▸ Work request
The expected output is every line of the data exactly as shown, minus the images.

[Items listed in a dataset]
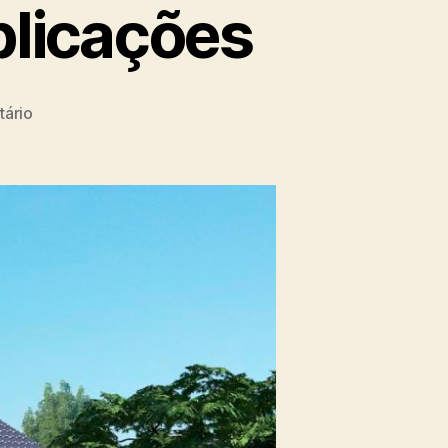
plicações
ário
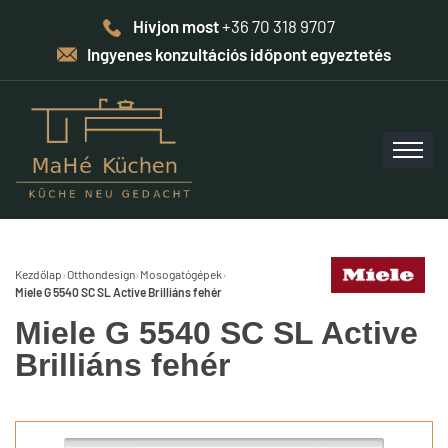
Hívjon most
+36 70 318 9707
Ingyenes konzultációs időpont egyeztetés
Kezdőlap
›
Otthondesign
›
Mosogatógépek
›
Miele G 5540 SC SL Active Brilliáns fehér
Miele G 5540 SC SL Active
Brilliáns fehér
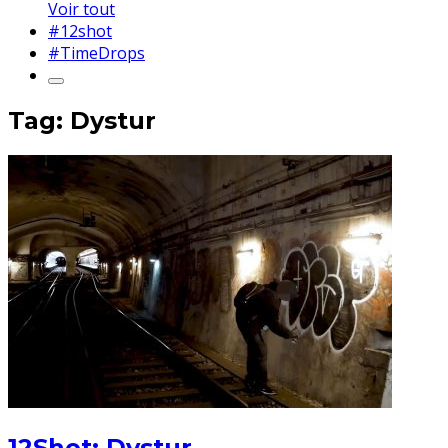
Voir tout
#12shot
#TimeDrops
Tag: Dystur
12Shot: Dystur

▸ Written answer
plicações
ário
Hívjon most
+36 70 318 9707
Ingyenes konzultációs időpont egyeztetés
Kezdőlap
›
Otthondesign
›
Mosogatógépek
›
Miele G 5540 SC SL Active Brilliáns fehér
Miele G 5540 SC SL Active
Brilliáns fehér
Voir tout
#12shot
#TimeDrops
Tag: Dystur
12Shot: Dystur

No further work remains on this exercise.